Lulus Verifikasi Dewan Pers No.126/DP-Terverifikasi/K/X/2017

Kemenperin Matangkan Talenta Vokasi Hadapi WorldSkills Competition 2026 di Shanghai
Oleh : Redaksi
Kamis | 26-02-2026 | 16:08 WIB
Vokasi-WorldSkills.jpg Honda-Batam
Persiapan talenta muda dari sekolah vokasi binaannya untuk berlaga pada WorldSkills Competition 2026 yang akan digelar di Shanghai, Tiongkok, pada 22-27 September 2026. (Kemenperin)

BATAMTODAY.COM, Jakarta - Kementerian Perindustrian terus mempersiapkan talenta muda dari sekolah vokasi binaannya untuk berlaga pada WorldSkills Competition 2026 yang akan digelar di Shanghai, Tiongkok, pada 22-27 September 2026.
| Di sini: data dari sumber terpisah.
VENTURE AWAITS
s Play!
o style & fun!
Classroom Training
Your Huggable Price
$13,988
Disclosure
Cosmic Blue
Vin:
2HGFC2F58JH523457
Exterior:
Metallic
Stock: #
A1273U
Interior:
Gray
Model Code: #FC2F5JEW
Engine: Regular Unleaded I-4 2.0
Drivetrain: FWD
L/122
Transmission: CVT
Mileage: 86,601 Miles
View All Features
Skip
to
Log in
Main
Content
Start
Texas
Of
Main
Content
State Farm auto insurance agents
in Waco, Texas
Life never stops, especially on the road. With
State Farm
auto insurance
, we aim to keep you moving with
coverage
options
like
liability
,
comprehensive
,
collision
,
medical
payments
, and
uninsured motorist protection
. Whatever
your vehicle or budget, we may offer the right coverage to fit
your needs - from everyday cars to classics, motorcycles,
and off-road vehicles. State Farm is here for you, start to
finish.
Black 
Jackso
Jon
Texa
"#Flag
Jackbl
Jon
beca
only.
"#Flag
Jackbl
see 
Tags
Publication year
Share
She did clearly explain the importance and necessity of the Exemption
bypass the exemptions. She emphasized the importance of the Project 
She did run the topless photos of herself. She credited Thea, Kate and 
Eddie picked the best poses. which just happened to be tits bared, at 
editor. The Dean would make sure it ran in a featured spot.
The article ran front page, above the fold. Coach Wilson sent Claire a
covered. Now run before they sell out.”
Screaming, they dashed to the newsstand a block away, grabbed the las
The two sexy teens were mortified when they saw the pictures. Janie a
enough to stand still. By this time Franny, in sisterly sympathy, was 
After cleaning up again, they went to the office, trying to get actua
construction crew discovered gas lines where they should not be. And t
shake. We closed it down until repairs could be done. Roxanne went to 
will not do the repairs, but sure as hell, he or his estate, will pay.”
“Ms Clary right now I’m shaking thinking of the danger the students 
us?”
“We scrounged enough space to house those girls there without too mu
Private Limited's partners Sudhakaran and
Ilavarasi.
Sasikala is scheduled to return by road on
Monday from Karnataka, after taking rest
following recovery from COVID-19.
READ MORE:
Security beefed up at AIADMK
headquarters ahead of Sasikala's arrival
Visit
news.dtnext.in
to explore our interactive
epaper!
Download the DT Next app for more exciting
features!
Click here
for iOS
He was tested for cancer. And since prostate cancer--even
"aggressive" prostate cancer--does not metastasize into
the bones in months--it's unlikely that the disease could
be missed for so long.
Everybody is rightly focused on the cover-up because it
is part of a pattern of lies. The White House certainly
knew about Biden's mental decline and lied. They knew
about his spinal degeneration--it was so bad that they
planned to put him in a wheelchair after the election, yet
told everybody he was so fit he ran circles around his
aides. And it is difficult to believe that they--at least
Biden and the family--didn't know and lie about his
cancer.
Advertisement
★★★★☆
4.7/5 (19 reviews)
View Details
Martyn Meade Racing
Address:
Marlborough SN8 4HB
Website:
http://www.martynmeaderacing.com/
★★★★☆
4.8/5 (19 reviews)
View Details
Langkah ini menjadi bagian dari upaya memperkuat pembangunan sumber daya manusia (SDM) dan penguasaan sains serta teknologi guna mempercepat transformasi Making Indonesia 4.0.

Menteri Perindustrian, Agus Gumiwang Kartasasmita, menegaskan bahwa pengakuan global atas kualitas lulusan vokasi Indonesia menjadi modal strategis untuk memperkuat posisi Indonesia di kancah internasional.

"Indonesia perlu menanamkan semangat agar generasi muda tumbuh dengan motivasi menciptakan inovasi baru. Keikutsertaan talenta muda Indonesia dalam ajang kompetisi internasional menjadi ruang belajar yang berharga untuk meningkatkan semangat berinovasi," ujar Agus dalam keterangan tertulis, Rabu (25/2/2026).

Melalui Badan Pengembangan Sumber Daya Manusia Industri (BPSDMI), Kemenperin menggandeng PT Festo dan Kementerian Pendidikan Dasar dan Menengah untuk memperkuat persiapan menuju kompetisi keterampilan terbesar di dunia tersebut.

Kepala BPSDMI, Doddy Rahadi, menyatakan bahwa persiapan dilakukan melalui kolaborasi terintegrasi, mulai dari seleksi talenta, penguatan kompetensi teknis, hingga pendampingan intensif peserta. "Kami memastikan ekosistem pelatihan yang diikuti siswa vokasi Kemenperin telah mengadopsi standar teknologi industri 4.0 tingkat dunia," katanya.

WSC merupakan ajang kompetisi internasional yang mempertemukan generasi muda, pelaku industri, pemimpin pendidikan, dan pemerintah dari berbagai negara untuk memajukan pendidikan dan pelatihan vokasi serta teknik. Pada WSC Shanghai 2026, salah satu bidang yang dipertandingkan adalah Industri 4.0, yang diikuti peserta dari 12 negara.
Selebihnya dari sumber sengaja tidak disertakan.